Puis je m’occupe de ses dorsaux. Après ce début de prise en main vigoureuse, je m’applique maintenant davantage à étirer ses muscles, à les lisser et je roule sa peau entre mes doigts en remontant vers l’échine. L’envie de caresser vraiment sa fourrure, de frotter mon torse à son dos me donne des picotements. Mes mains enveloppent son dos taillé en V, puis s’y déploient en éventail, mes doigts peignent ce poil qui me fascine. Assis à son côté, nos corps au contact, je suis submergé par un désir de sensualité en le voyant soupirer d’aise. Je m’approprie déjà ce dos rien qu’à le parcourir, cette chaleur circule entre nous et je me vois lui saisir fermement la taille quand lui se cambre.
Je me déplace ensuite à ses pieds pour reprendre le massage par ses mollets préalablement huilés. Le voir ainsi allongé, alors que je gaine ses jarrets à deux mains, me donne de lui une vision panoramique. Dans la lumière tamisée, la sueur modèle son corps huilé de beau mec sportif sur lequel mousse sa toison, ses fesses bombées semblent des sommets à conquérir, sa vallée velue me parait receler un trésor dans son ombre. Je me sens comme le satyre bandé, tapi et en approche, se préparant à fondre sur sa proie alanguie par la baignade. Alors je remonte sur ses cuisses que je malaxe à deux mains en partant du genou, me couchant en partie sur lui, passant de l’une à l’autre, puis revenant en laissant trainer mes doigts crochus pour l’égratigner, jusqu’à attraper ses fesses à pleines poignées. Il me semble que je touche au but, qu’il est maintenant détendu, paisible, disponible, assurément presqu’offert.
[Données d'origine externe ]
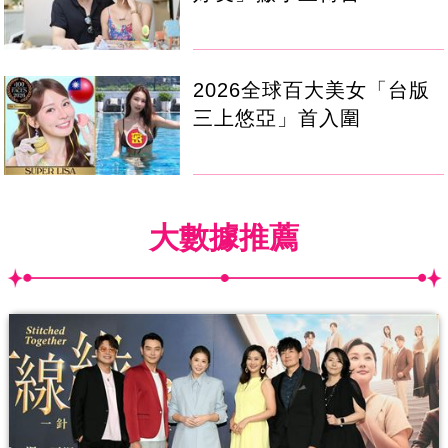
2026全球百大美女「台版
三上悠亞」首入圍
大數據推薦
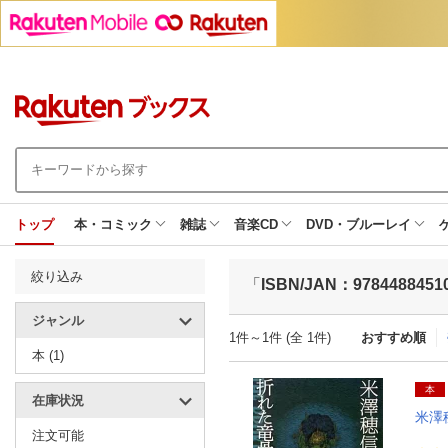
トップ
本・コミック
雑誌
音楽CD
DVD・ブルーレイ
絞り込み
「
ISBN/JAN：9784488451
ジャンル
1件～1件 (全 1件)
おすすめ順
本 (1)
本
在庫状況
米澤
注文可能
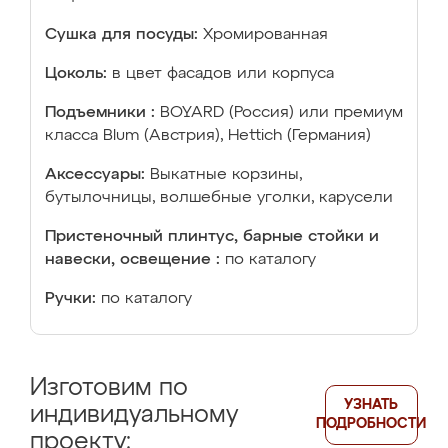
Сушка для посуды:
Хромированная
Цоколь:
в цвет фасадов или корпуса
Подъемники :
BOYARD (Россия) или премиум
класса Blum (Австрия), Hettich (Германия)
Аксессуары:
Выкатные корзины,
бутылочницы, волшебные уголки, карусели
Пристеночный плинтус, барные стойки и
навески, освещение :
по каталогу
Ручки:
по каталогу
Изготовим по
УЗНАТЬ
индивидуальному
ПОДРОБНОСТИ
проекту:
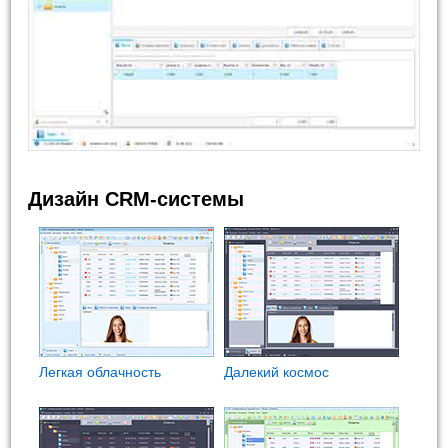
Дизайн CRM-системы
Легкая облачность
Далекий космос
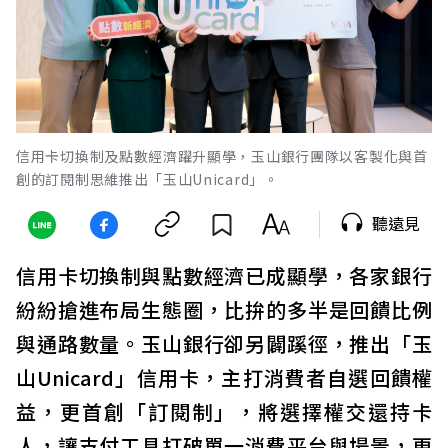
信用卡切換制及點數經濟躍升顯學，玉山銀行團隊以客製化與首
創的訂閱制思維推出「玉山Unicard」。
聽遠見
信用卡切換制與點數經濟已成顯學，各家銀行
紛紛搶進布局生態圈，比拚的多半是回饋比例
與通路數量。玉山銀行卻另闢蹊徑，推出「玉
山Unicard」信用卡，主打消費者自選回饋權
益，更首創「訂閱制」，將選擇權交還持卡
人，讓支付工具打破單一消費平台與場景，更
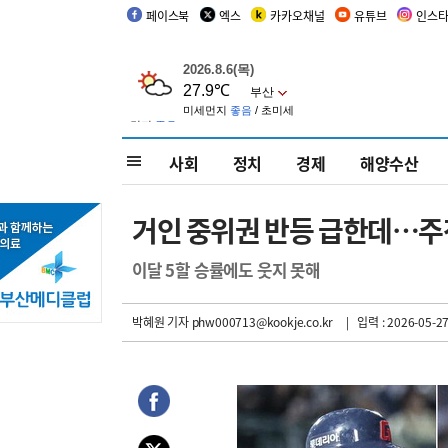
페이스북
엑스
카카오채널
유튜브
인스
사회
정치
경제
해양수산
거인 중위권 반등 급한데…주
이달 5할 승률에도 웃지 못해
박혜원 기자
phw000713@kookje.co.kr
| 입력 : 2026-05-27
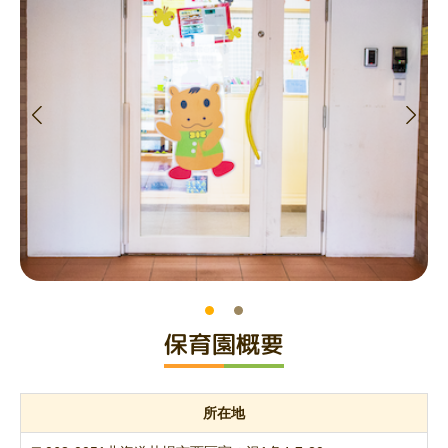
保育園概要
所在地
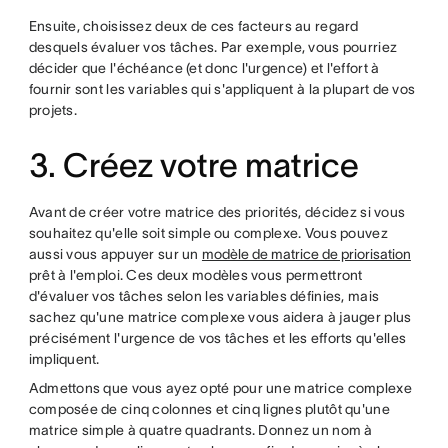
Ensuite, choisissez deux de ces facteurs au regard
desquels évaluer vos tâches. Par exemple, vous pourriez
décider que l'échéance (et donc l'urgence) et l'effort à
fournir sont les variables qui s'appliquent à la plupart de vos
projets.
3. Créez votre matrice
Avant de créer votre matrice des priorités, décidez si vous
souhaitez qu'elle soit simple ou complexe. Vous pouvez
aussi vous appuyer sur un
modèle de matrice de priorisation
prêt à l'emploi. Ces deux modèles vous permettront
d'évaluer vos tâches selon les variables définies, mais
sachez qu'une matrice complexe vous aidera à jauger plus
précisément l'urgence de vos tâches et les efforts qu'elles
impliquent.
Admettons que vous ayez opté pour une matrice complexe
composée de cinq colonnes et cinq lignes plutôt qu'une
matrice simple à quatre quadrants. Donnez un nom à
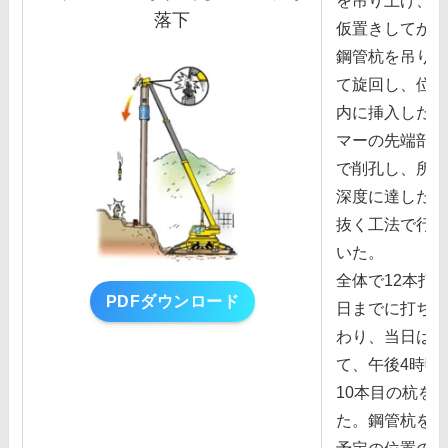
を吊り上げ、⼀
落下
仮置きしてから
鋼管杭を吊り上
て旋回し、位置
内に挿⼊したハ
マーの先端部に
で削孔し、所定
深度に達したあ
抜く⼯法で⾏っ
いた。
全体で12本打
PDFダウンロード
⽇までに打ち終
わり、当⽇は7
て、午後4時頃
10本⽬の杭を
た。鋼管杭を杭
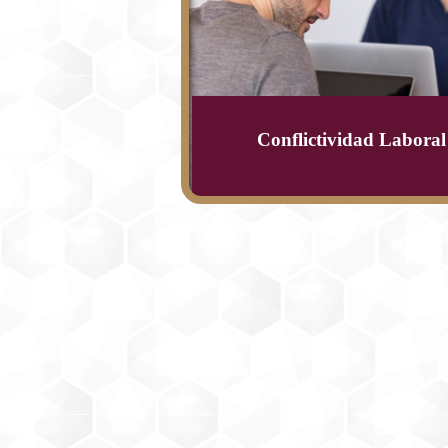
Conflictividad Laboral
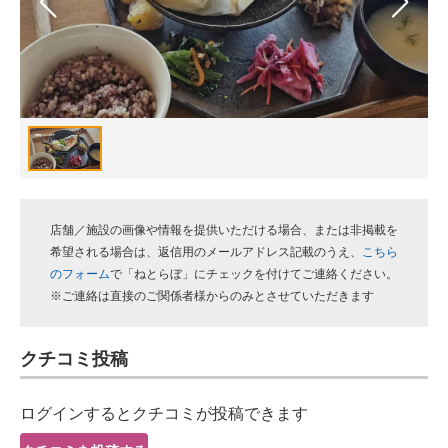
スマホと通信の最新トレンド
進化するPCとデバイスの未来
好きが集まる 比べて選べる
ビジネスと働き方のヒント
AI活用のいまが分かる
店舗／施設の画像や情報を提供いただける場合、または非掲載を
企業ITのトレンドを詳説
希望される場合は、返信用のメールアドレス記載のうえ、
こちら
のフォーム
で「ねとらぼ」にチェックを付けてご連絡ください。
経営リーダーのコミュニティ
※ご連絡は直接のご関係者様からのみとさせていただきます
マーケ×ITの今がよく分かる
クチコミ投稿
ITエンジニア向け専門サイト
ログインするとクチコミが投稿できます
企業向けIT製品の総合サイト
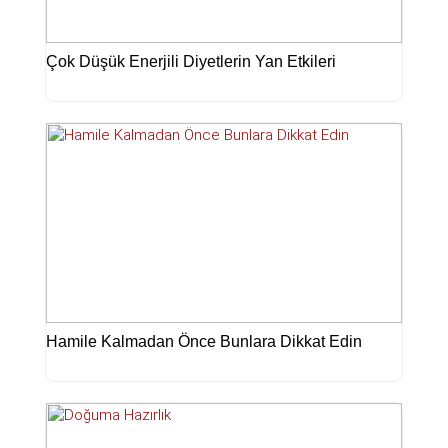
Çok Düşük Enerjili Diyetlerin Yan Etkileri
Hamile Kalmadan Önce Bunlara Dikkat Edin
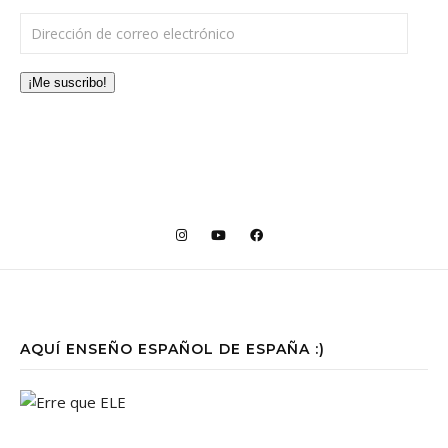
Dirección de correo electrónico
¡Me suscribo!
AQUÍ ENSEÑO ESPAÑOL DE ESPAÑA :)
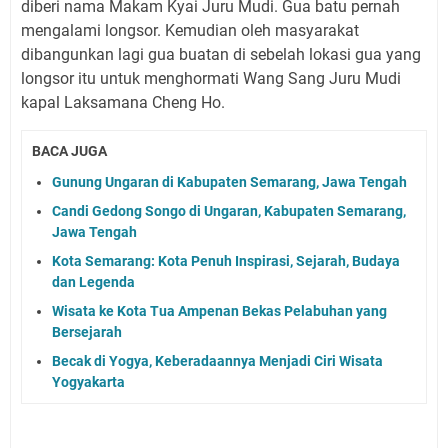
diberi nama Makam Kyai Juru Mudi. Gua batu pernah
mengalami longsor. Kemudian oleh masyarakat
dibangunkan lagi gua buatan di sebelah lokasi gua yang
longsor itu untuk menghormati Wang Sang Juru Mudi
kapal Laksamana Cheng Ho.
BACA JUGA
Gunung Ungaran di Kabupaten Semarang, Jawa Tengah
Candi Gedong Songo di Ungaran, Kabupaten Semarang,
Jawa Tengah
Kota Semarang: Kota Penuh Inspirasi, Sejarah, Budaya
dan Legenda
Wisata ke Kota Tua Ampenan Bekas Pelabuhan yang
Bersejarah
Becak di Yogya, Keberadaannya Menjadi Ciri Wisata
Yogyakarta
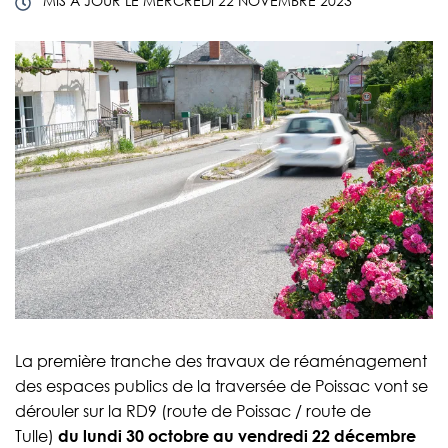
MIS À JOUR LE
MERCREDI 22 NOVEMBRE 2023
La première tranche des travaux de réaménagement
des espaces publics de la traversée de Poissac vont se
dérouler sur la RD9 (route de Poissac / route de
Tulle)
du lundi 30 octobre au vendredi 22 décembre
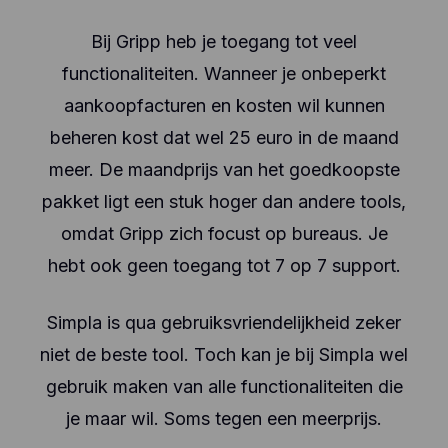
Bij Gripp heb je toegang tot veel
functionaliteiten. Wanneer je onbeperkt
aankoopfacturen en kosten wil kunnen
beheren kost dat wel 25 euro in de maand
meer. De maandprijs van het goedkoopste
pakket ligt een stuk hoger dan andere tools,
omdat Gripp zich focust op bureaus. Je
hebt ook geen toegang tot 7 op 7 support.
Simpla is qua gebruiksvriendelijkheid zeker
niet de beste tool. Toch kan je bij Simpla wel
gebruik maken van alle functionaliteiten die
je maar wil. Soms tegen een meerprijs.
Je laisse gouter un filet d’huile en haut de sa raie pour qu’il s’infiltre langoureusement dans sa broussaille. Il retourne alors sa tête qu’il repose sur son autre joue. Son bras se rabat vers l’arrière, sa main, paume ouverte, vient se poser sur ses reins : « Merci pour ton massage, Julien ! C’est super mais, là, tu perds ton temps. » Il rit « Tu es BEAUCOUP trop poilu pour mon gout ! »
Badaboum ! Petite leçon de vie ! Bah, on ne peut plaire à tout le monde et il faut faire contre mauvaise fortune bon cœur. Alors aussitôt mon rire répond au sien : « n’empêche, Gilles, c’est un plaisir de te masser, beau poilu. » Je lui administre une petite claque sèche sur le cul et nous nous quittons bons copains, mais j’ai, moi, l’appétit terriblement aiguisé par le souvenir des franches poignées que je lui ai prodiguées. Je suis en chasse.